Things I Get to Say, episode #4,158

Things I Actually, Really Said:

“No, just because you can fit half an avocado into your mouth does not make it bite-sized.”

“Come downstairs right now and get your giant squid.”

“Being in a bad mood is not a valid justification for physical assault.”

“My pancreas is not a trampoline.”

“Sorry, you can’t be a dog when you grow up. Being a Veterinarian is probably as close as you can get.”

“No one in this family ever calls anyone by the wrong name, Reginald.” [Note: his name is not Reginald]

 

Pet the Vet

Me: “You are smart, and strong, and working hard in school, and that means you can do and be whatever you want when you grow up.”

Little Miss Thing, age 7: “I’m going to be a veterinarian!”

Me: “Oh, good!”

LMT: “I’ll feed all the animals and pet them for about… probably two hours. Then I’ll go home and play with my friends.”

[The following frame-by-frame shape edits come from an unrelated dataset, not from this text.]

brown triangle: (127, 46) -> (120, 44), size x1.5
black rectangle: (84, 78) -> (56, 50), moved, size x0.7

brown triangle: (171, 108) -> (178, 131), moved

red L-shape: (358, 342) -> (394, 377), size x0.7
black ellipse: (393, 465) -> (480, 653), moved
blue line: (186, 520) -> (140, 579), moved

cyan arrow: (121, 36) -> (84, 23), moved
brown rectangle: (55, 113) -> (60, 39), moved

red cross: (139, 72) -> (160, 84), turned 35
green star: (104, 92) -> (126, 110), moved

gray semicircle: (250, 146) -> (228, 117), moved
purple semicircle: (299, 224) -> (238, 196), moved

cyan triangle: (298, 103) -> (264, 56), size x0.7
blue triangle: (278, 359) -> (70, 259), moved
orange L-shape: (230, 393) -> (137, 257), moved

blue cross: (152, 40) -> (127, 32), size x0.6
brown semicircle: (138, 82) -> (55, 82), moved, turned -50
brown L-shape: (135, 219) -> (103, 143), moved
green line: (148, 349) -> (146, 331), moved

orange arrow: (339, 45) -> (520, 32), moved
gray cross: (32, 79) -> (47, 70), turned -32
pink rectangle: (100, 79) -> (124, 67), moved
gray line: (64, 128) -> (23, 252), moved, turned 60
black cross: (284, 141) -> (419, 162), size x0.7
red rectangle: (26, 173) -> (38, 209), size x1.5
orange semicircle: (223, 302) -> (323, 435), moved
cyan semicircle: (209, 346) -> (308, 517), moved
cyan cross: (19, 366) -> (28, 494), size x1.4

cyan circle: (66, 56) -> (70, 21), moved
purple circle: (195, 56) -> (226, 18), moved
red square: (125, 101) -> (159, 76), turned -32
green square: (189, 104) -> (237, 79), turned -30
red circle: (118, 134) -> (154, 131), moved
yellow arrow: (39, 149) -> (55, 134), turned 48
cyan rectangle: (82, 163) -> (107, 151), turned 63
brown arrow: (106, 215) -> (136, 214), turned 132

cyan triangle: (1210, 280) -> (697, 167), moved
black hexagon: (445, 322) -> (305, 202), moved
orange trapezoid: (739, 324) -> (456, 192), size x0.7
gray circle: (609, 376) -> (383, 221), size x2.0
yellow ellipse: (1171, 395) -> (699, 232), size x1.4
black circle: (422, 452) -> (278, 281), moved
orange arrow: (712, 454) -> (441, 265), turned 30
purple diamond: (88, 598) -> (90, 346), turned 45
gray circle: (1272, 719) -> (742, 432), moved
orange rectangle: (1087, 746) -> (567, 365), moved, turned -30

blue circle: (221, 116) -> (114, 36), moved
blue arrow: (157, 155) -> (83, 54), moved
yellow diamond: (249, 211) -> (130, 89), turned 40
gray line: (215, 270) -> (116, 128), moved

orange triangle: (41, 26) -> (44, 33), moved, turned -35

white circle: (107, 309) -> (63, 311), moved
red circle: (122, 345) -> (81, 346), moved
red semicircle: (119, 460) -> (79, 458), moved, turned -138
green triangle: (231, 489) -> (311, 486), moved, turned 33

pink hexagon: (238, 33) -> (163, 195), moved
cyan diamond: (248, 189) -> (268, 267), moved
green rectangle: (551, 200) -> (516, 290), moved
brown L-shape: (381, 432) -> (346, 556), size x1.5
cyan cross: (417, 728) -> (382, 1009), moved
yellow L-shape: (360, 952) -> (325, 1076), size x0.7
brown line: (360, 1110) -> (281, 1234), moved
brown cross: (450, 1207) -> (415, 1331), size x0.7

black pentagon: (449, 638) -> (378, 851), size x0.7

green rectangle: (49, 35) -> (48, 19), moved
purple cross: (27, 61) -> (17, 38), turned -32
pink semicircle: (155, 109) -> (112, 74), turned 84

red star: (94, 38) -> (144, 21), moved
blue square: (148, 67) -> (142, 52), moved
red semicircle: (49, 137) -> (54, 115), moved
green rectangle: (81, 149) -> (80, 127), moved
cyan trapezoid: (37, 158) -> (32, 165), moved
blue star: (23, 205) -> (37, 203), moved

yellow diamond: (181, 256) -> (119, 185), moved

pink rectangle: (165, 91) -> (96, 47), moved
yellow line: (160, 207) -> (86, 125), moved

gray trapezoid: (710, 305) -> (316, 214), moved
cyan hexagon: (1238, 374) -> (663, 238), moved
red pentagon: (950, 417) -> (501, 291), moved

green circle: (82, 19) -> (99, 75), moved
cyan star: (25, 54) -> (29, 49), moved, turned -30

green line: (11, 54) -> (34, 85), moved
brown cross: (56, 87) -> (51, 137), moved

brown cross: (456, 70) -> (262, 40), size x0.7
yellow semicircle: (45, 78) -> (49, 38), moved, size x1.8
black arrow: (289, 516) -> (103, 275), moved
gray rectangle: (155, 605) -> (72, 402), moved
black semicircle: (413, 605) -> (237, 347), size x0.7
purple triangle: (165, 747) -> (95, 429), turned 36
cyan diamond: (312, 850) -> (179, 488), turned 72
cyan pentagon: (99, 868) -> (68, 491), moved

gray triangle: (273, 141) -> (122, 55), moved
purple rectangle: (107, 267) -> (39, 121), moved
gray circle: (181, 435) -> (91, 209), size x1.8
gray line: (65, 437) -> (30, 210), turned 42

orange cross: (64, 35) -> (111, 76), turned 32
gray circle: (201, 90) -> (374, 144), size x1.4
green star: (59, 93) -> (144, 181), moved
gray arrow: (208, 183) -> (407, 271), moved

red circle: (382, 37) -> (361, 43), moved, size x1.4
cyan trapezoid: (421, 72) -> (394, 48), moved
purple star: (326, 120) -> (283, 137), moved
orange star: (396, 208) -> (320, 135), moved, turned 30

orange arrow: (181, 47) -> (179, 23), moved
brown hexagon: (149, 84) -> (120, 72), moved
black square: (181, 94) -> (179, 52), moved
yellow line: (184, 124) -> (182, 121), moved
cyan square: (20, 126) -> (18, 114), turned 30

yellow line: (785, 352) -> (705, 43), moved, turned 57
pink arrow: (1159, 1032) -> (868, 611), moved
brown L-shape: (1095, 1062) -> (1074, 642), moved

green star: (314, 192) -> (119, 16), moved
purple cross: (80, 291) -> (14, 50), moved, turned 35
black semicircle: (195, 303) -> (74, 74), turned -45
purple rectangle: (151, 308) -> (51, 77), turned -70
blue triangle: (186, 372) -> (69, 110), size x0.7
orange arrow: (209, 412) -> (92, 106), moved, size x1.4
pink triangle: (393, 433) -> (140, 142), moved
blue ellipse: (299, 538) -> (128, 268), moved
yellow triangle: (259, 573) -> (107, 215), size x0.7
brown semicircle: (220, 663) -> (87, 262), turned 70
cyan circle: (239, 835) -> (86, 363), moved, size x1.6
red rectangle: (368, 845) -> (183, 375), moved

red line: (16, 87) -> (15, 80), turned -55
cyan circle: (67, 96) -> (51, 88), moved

Me: “That sounds nice. I think you’ll make a good Vet. But you know, sometimes the animals are sick and need medicine, or even surgery.”

LMT: “Why?”

Me: “They get sick or hurt just like people do sometimes. And they need a Veterinarian to help them get better.”

(long pause)

LMT: “I’ll pay someone else to do that part.”

Me: “Sounds good.”

Limited Selection

Shopping in toy aisle at Target.

Me: “What are you thinking of giving your little sister for Xmas?”

My Oldest, age 13: “It’s hard. I like the idea of getting her one of these future career dress-up kits that are popular now, but there’s no kit for ‘World Domination’. I guess I’ll just go with veterinarian.”